The most recent figures available show that in 2002, the U.S. spent an estimated $132 billion on diabetes treatment and complications, or approximately 10 percent of all national healthcare expenditures, according to the National Diabetes Information Clearinghouse, a government organization.

Diabetes rates in North America have increased substantially over the past 20 years. In the U.S. 20.8 million people—roughly 7 percent of the population—have diabetes, according to the American Diabetes Association. And an estimated 6.2 million people have the disease but remain undiagnosed.

VeraLight believes that a more convenient screening method could dramatically reduce the costs and morbidity associated with diabetes complications, allowing patients to halt or reverse disease progression. The company convinced several investors, including Spring Capital, Wasatch Venture Fund, Dow Chemical Company, and the Southern Ute Growth Fund, to dole out a total of $5 million in funding last September. But the bigger question is whether VeraLight will be able to break the domination of the laboratory-based fasting glucose test, or beat those tests that might come from diabetes management with its ray of light.

Superior to Other Tests

Some think it’s only a matter of time before big companies’ research into next-generation glucose monitoring products creates better diagnostic tests. “Meter accuracy has improved quite a bit.
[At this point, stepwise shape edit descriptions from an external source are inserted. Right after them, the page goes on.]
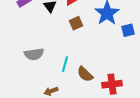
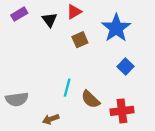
blue square: (128, 30) -> (125, 67), moved, turned -32
gray semicircle: (34, 54) -> (17, 99), moved

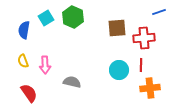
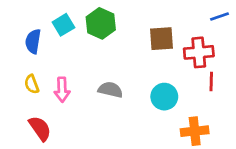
red line: (141, 65) -> (211, 81), moved
gray semicircle: (72, 82) -> (110, 90), moved
orange cross: (150, 88) -> (195, 131), moved

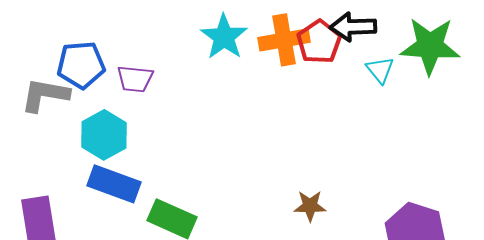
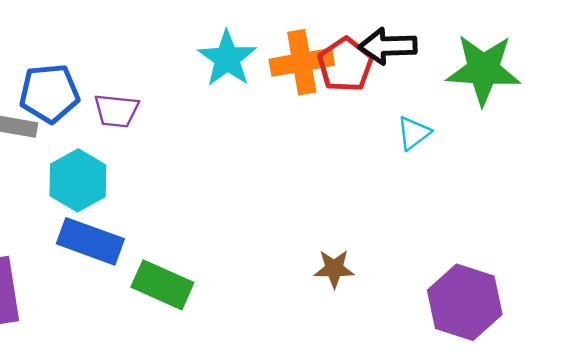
cyan triangle: (380, 70) -> (414, 133), moved, turned 32

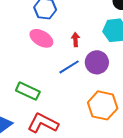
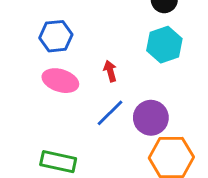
purple circle: (97, 62) -> (151, 118), moved

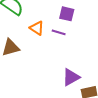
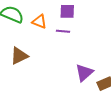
orange triangle: (37, 28) -> (39, 22), moved

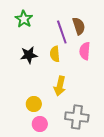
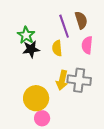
green star: (24, 19) -> (26, 35), moved
yellow circle: (34, 104) -> (36, 98), size x1.6
gray cross: (77, 117) -> (79, 80), moved

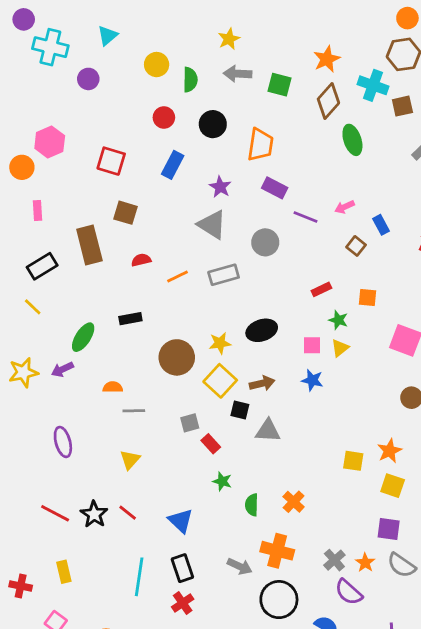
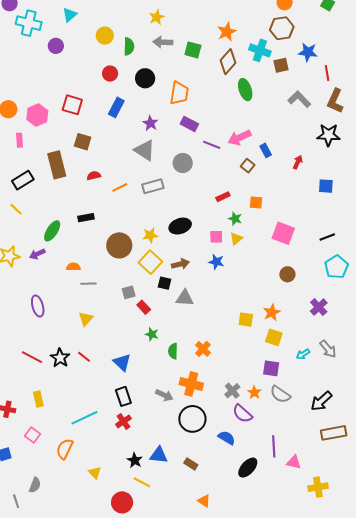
pink hexagon: (50, 142) -> (37, 115), moved
pink arrow: (345, 207) -> (240, 138), size x1.6
cyan line: (139, 577) -> (84, 418), moved, turned 56

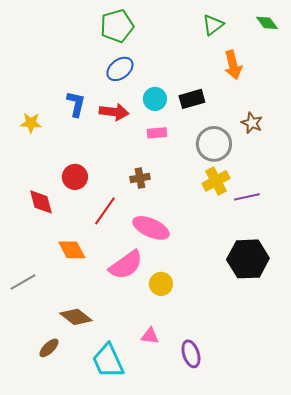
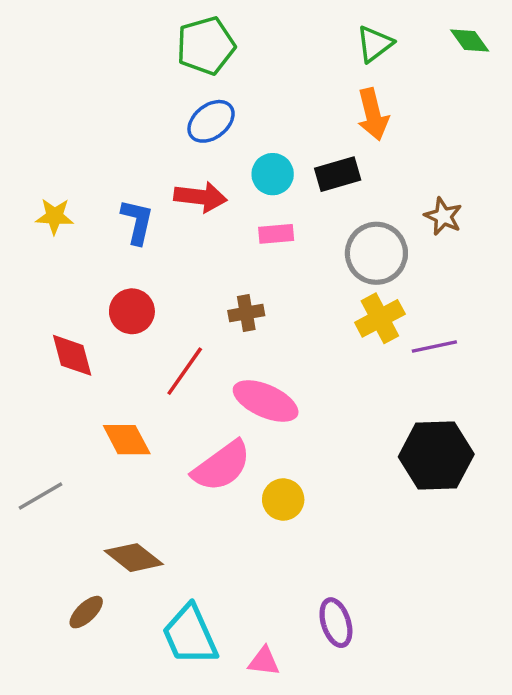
orange arrow: (233, 65) -> (373, 114), moved
blue L-shape: (76, 104) -> (137, 222), moved
pink triangle: (150, 336) -> (264, 661), moved

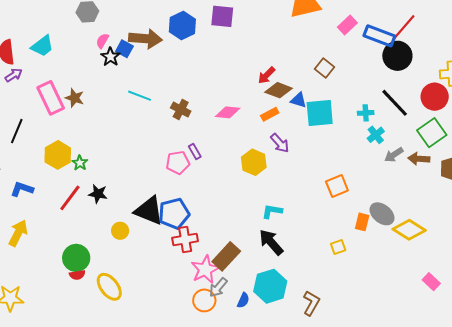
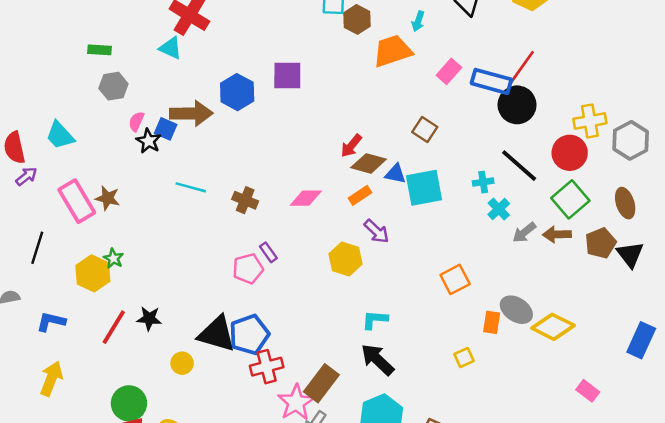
cyan trapezoid: (42, 46) -> (60, 135), turned 90
green star: (80, 163) -> (113, 258), moved

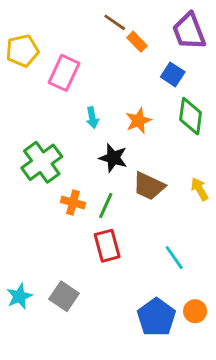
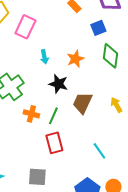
blue square: (173, 74) -> (98, 28), turned 35
brown trapezoid: (149, 186) -> (82, 103), turned 90
gray square: (64, 296) -> (37, 177), moved, turned -30

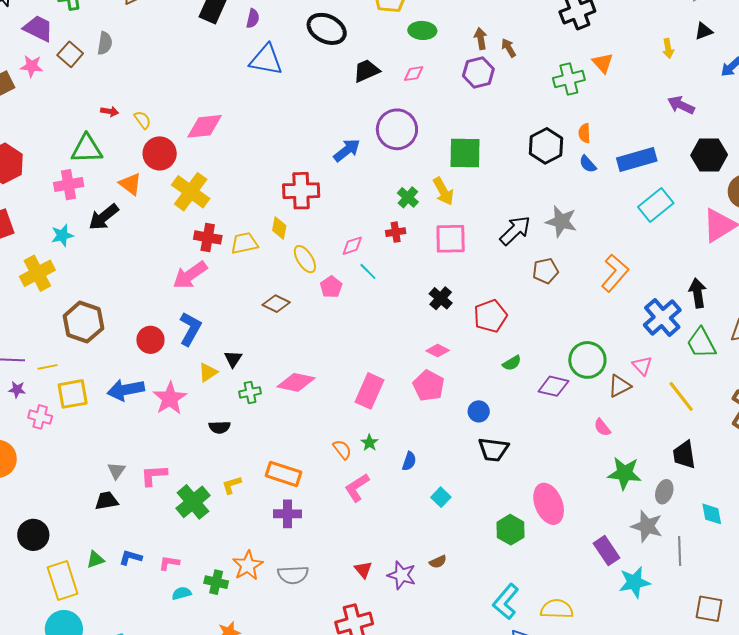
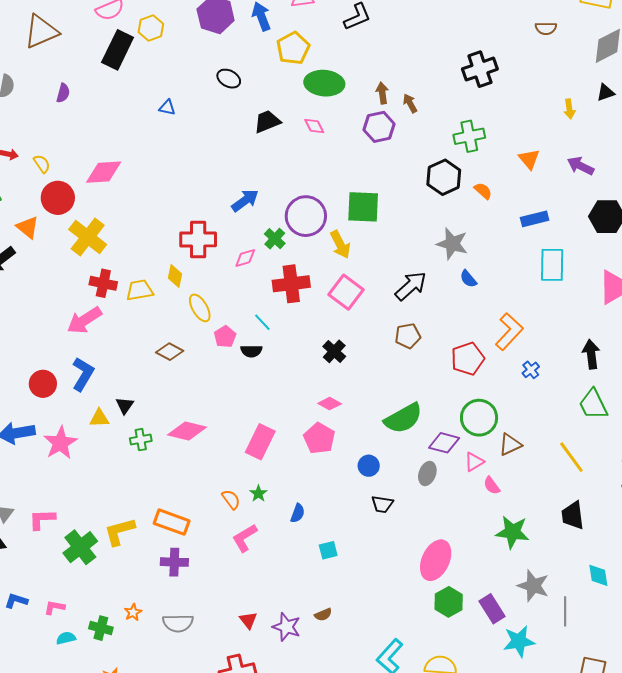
purple semicircle: (253, 18) -> (63, 93), moved
black ellipse: (327, 29) -> (229, 79), size x0.6
green ellipse: (422, 30) -> (324, 83), size x1.4
blue triangle: (266, 60) -> (167, 108), size x0.5
orange triangle: (603, 63) -> (529, 159), moved
pink diamond: (414, 74) -> (314, 126), turned 70
purple circle: (397, 129) -> (306, 216), moved
orange semicircle: (584, 133) -> (483, 191), turned 132
black hexagon: (546, 146) -> (444, 177), moved
blue rectangle: (637, 160) -> (535, 219), size x0.7
blue semicircle: (588, 164) -> (468, 279), moved
green cross: (408, 197) -> (275, 239), moved
cyan rectangle: (656, 205) -> (552, 265), turned -52
gray star: (561, 221) -> (452, 244), moved
red cross: (396, 232) -> (291, 284), size x1.8
pink square: (451, 239) -> (346, 292), turned 36
pink diamond: (352, 246) -> (245, 258), moved
brown pentagon: (546, 271) -> (408, 336), moved
red pentagon: (490, 316) -> (468, 359), moved
blue cross: (662, 317) -> (531, 370), moved, size x0.5
green semicircle: (512, 363) -> (403, 418), size x2.0
pink triangle: (642, 366) -> (474, 462), moved, turned 40
yellow triangle: (208, 372) -> (99, 418), turned 30
black semicircle: (220, 427) -> (251, 351), moved
black trapezoid: (493, 449) -> (382, 504), size x0.7
yellow L-shape: (232, 485) -> (119, 531), size x1.6
gray ellipse: (664, 492) -> (427, 474), moved
cyan square: (441, 497) -> (328, 550), turned 30
pink ellipse: (549, 504) -> (436, 560), turned 45
green hexagon: (510, 530) -> (449, 602), moved
orange star: (248, 565) -> (133, 612), size x0.6

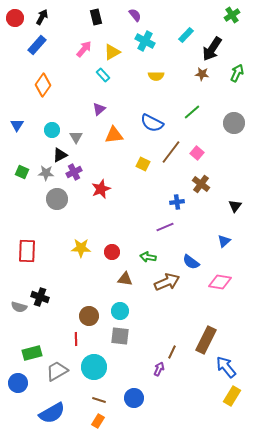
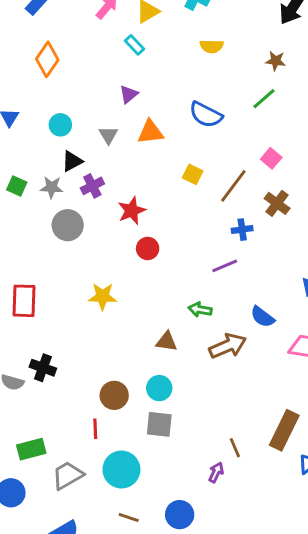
brown star: (202, 74) -> (276, 61), moved
gray triangle: (76, 137) -> (108, 135), moved
brown line: (171, 152) -> (233, 186), moved
red circle: (112, 252) -> (148, 248), moved
brown line: (172, 352) -> (235, 448), turned -48

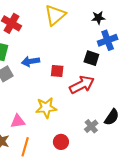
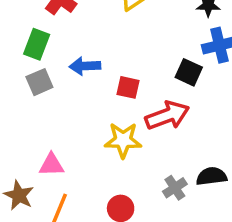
yellow star: (46, 108) -> (123, 140), moved
black semicircle: (112, 117) -> (211, 176), turned -138

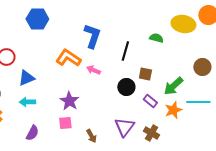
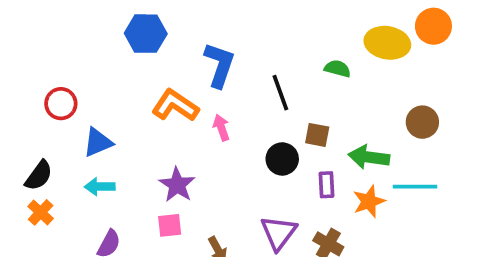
blue hexagon: (37, 19) -> (146, 34), moved
black line: (125, 51) -> (280, 93), turned -36
pink arrow: (93, 70) -> (221, 128), turned 48
green arrow: (173, 86) -> (369, 157), turned 50
purple rectangle: (150, 101) -> (326, 185), turned 48

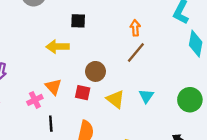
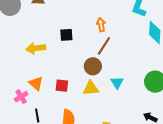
black square: (78, 21) -> (66, 35), moved
brown circle: (95, 71) -> (93, 66), moved
yellow triangle: (115, 99) -> (91, 88), turned -36

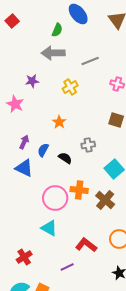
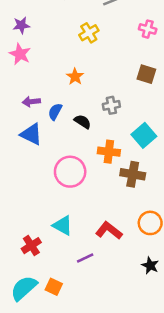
purple star: (32, 81) -> (21, 25), moved
purple arrow: (24, 142) -> (31, 102), turned -120
orange cross: (79, 190) -> (109, 152), moved
brown cross: (105, 200) -> (133, 174), turned -30
cyan triangle: (49, 228) -> (63, 225), moved

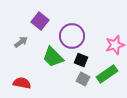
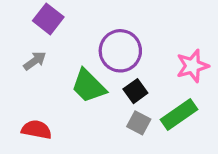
purple square: (40, 21) -> (48, 19), moved
black square: (81, 60) -> (135, 91), turned 32

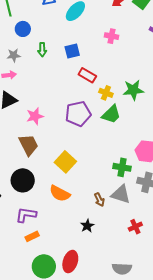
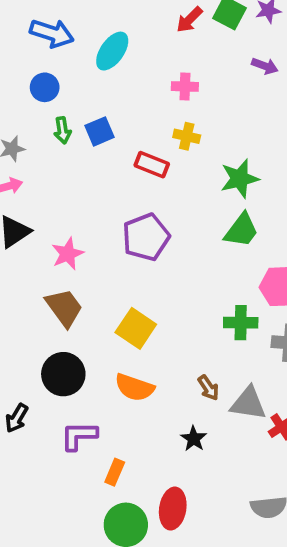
blue circle: (23, 29) -> (45, 87), moved
blue square: (72, 51) -> (100, 131), moved
yellow cross: (106, 93) -> (187, 136), moved
green trapezoid: (111, 114) -> (241, 230), moved
gray triangle: (121, 194) -> (248, 403), moved
orange rectangle: (32, 236) -> (115, 472), moved, turned -32

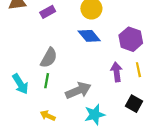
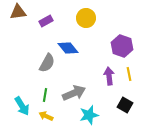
blue diamond: (89, 36) -> (68, 48), moved
green line: (47, 81) -> (45, 95), moved
cyan arrow: (20, 84) -> (22, 106), moved

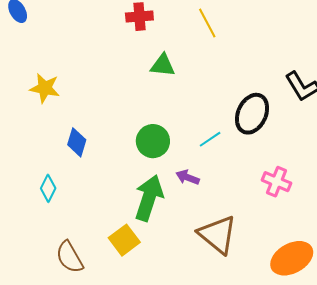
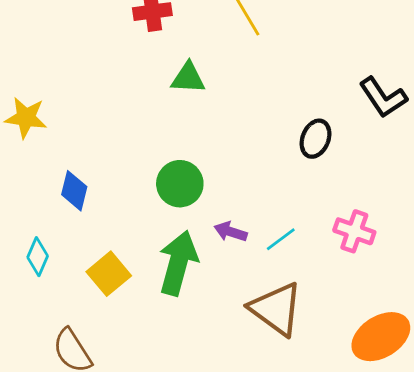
black ellipse: (252, 114) -> (315, 139), size x0.7
cyan line: (210, 139) -> (281, 239), moved
yellow square: (124, 240) -> (109, 274), moved

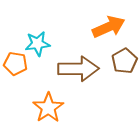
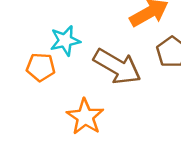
brown arrow: (78, 69) -> (117, 67), turned 36

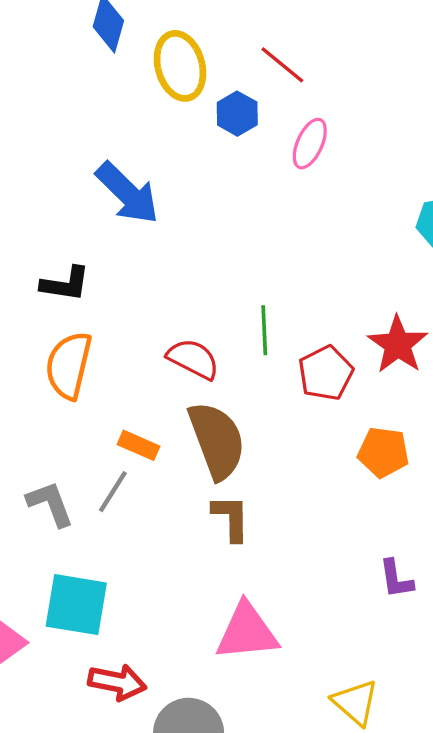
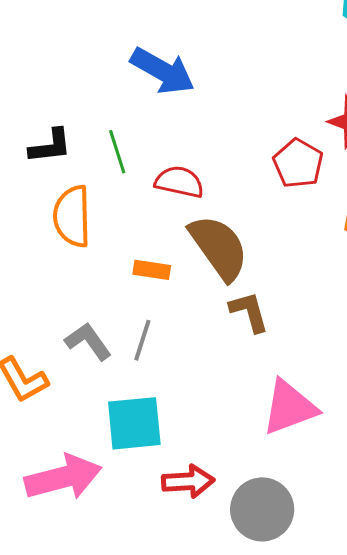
blue arrow: (127, 193) -> (163, 71), moved
green line: (264, 330) -> (117, 152), moved
gray line: (113, 492) -> (142, 340), moved

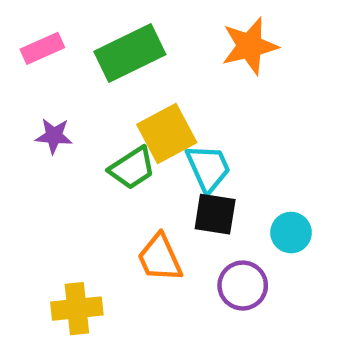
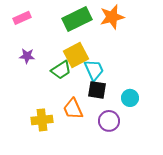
green rectangle: (130, 53) -> (77, 19), moved
yellow cross: (77, 309) -> (42, 120), moved

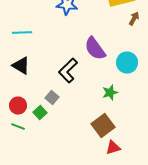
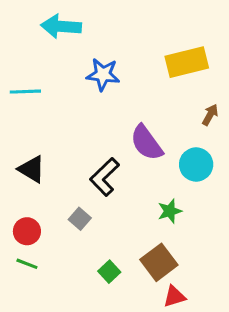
brown arrow: (134, 18) -> (210, 115), moved
cyan line: (22, 32) -> (25, 92), moved
green square: (40, 112) -> (109, 272), moved

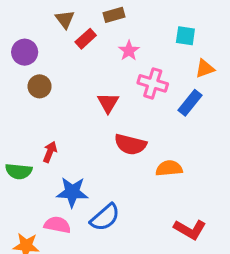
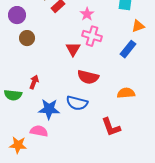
pink cross: (153, 83) -> (92, 36), moved
orange semicircle: (169, 168) -> (126, 93), moved
blue semicircle: (105, 217) -> (77, 103), moved, turned 55
red L-shape: (190, 229) -> (111, 127), moved, turned 40

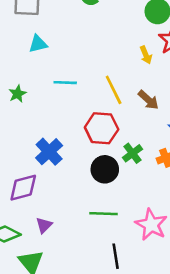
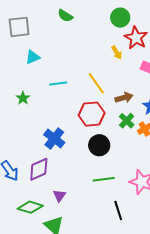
brown arrow: (148, 100) -> (124, 98), moved, turned -48
green cross: (132, 153) -> (127, 121), moved

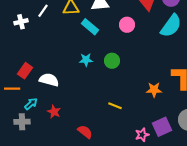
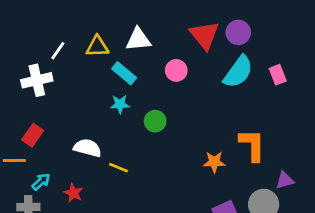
white cross: (21, 22) -> (37, 80), moved, size x1.5
cyan star: (86, 60) -> (120, 104), moved
white semicircle: (49, 80) -> (88, 148), moved
yellow line: (115, 106) -> (118, 168), moved

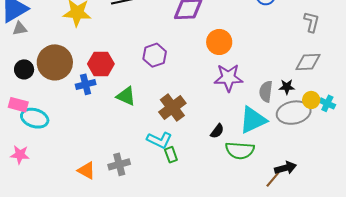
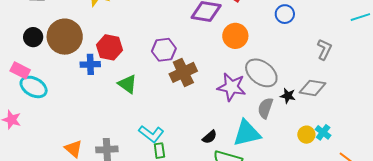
orange circle: (219, 42) -> (235, 36), moved
black star: (287, 87) -> (288, 96), moved
yellow circle: (311, 100) -> (306, 135), moved
brown cross: (172, 108) -> (183, 72), moved
gray ellipse: (294, 113) -> (261, 73), moved, turned 36

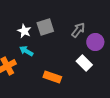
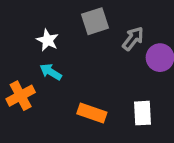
gray square: (45, 27) -> (95, 21), moved
white rectangle: (84, 63) -> (143, 113), moved, turned 42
It may well be getting accurate enough to replace laboratory-based tests,” says Darrell Wilson, chief of pediatric endocrinology and diabetes at the Lucile Packard Children’s Hospital at Stanford University. As Dr. Wilson sees it, “Glucose screening and management are two sides of the same coin."

That means VeraLight could have tough competition down the road. But Mr. Van Avermaete is pushing ahead to bring his company’s non-invasive screening test to the masses—a test that he says is superior to others. He claims Scout works using a more accurate indicator that can also diagnose pre-diabetic patients—something that current blood tests don’t do very well. But $5 million in funding will only take the company so far through FDA trials; it will need an additional $15 million to get Scout to market.

Established with the help of a National Institutes of Health grant and seed funding from InLight, VeraLight is the third of four spin-offs of InLight, a privately held company that develops non-invasive light measurement systems for life science applications. InLight also holds a research partnership with J&J, which funds the bulk of InLight’s research and owns rights within its non-invasive glucose monitoring technology. The company receives additional funding from other corporations, government grants, and private investors.

VeraLight could benefit from InLight’s relationship with J&J down the road. When asked whether his company could become a J&J acquisition target, Mr. Van Avermaete replies: “J&J would fit the profile of a potential acquirer,” though he also lists several other big pharma and medical device companies, including Abbott Laboratories and Roche.

Would VeraLight be open to acquisition? “Of course,” says Mr. Van Avermaete. If VeraLight succeeds, his second retirement could be a little more comfortable than the first.